ORLANDO – Who's responsible when a medical device breaks down or is hacked – the manufacturer who made it or the healthcare provider who's using it?
The question isn't easy to answer, but it is sure fun to discuss. And as the daylong Medical Device Security Risks and Challenges Symposium kicked into gear Sunday morning at the Orlando County Convention Center, that conversation kept things lively.
"It's not about security," said Theresa Cullen, MD, chief medical information officer of the Veterans Health Administration. "It's about healthcare delivery in a secure fashion."
Cullen should know. An ER doctor by profession, she "lives with risk every day." And during her five years as CIO of the Indian Health Service, she once had to dispatch a helicopter down into the Grand Canyon to disconnect a device from the network.
Now she's dealing with 650,000 discrete medical devices in the VA, about 10 percent of which are hooked up to the network. So while she's worried about devices being used, she wonders if the companies that have designed those devices did their best to make sure they won't break down or be hacked.

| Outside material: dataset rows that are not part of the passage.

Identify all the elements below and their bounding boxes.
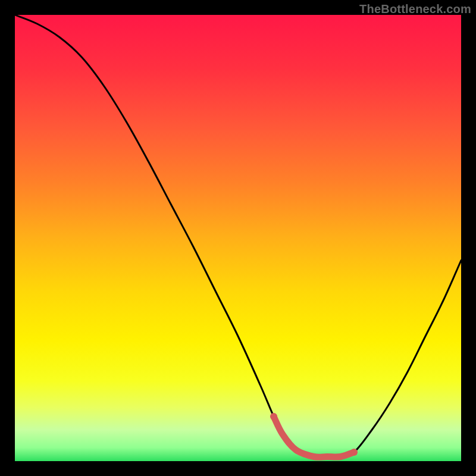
chart-svg [15, 15, 461, 461]
highlight-end-dot [350, 449, 358, 456]
chart-container: TheBottleneck.com [0, 0, 476, 476]
highlight-start-dot [270, 413, 277, 420]
attribution-text: TheBottleneck.com [359, 2, 471, 16]
plot-area [15, 15, 461, 461]
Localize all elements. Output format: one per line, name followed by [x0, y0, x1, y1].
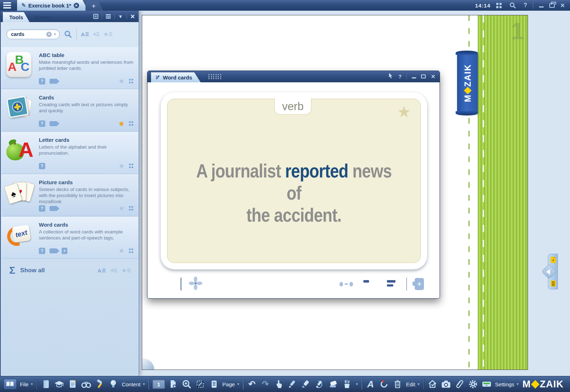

That's Michael McNeil's job. As global product security and services officer for Philips Healthcare, he's concerned not only with the products now coming off the shelves, but with going back and finding ways to protect and secure the company's legacy devices.
Both Cullen and McNeil, who opened the HIMSS14 symposium as co-keynote speakers, said the answer to privacy and security lies in collaboration. And that should involve not only vendors and providers, but legal and regulatory agencies, standards organizations, even patients.
Is that happening?
Not really, said Dale Nordenburg MD, executive director of the Medical Device Innovation, Security and Safety Consortium (MDISS). "We still have a very significant silo problem here," he said.
"When we talk about collaboration, I'm not sure we're there yet," added Cullen.
O'Neill, who'd worked for Medtronic before moving to Philips, said device manufacturers understand "they're not just selling the box and moving on," and they have a responsibility to ensure their products – including legacy products – are safe and secure. That means keeping the lines of communication open with providers.
If security is an afterthought with providers, he said, "you're going to have problems, you're going to have issues, and that's on the manufacturers."
As the session wound down, Nordenburg looked out over the audience of roughly 100 people and asked if any physicians or risk compliance officers were present. No one raised a hand.
So collaboration is still on the horizon.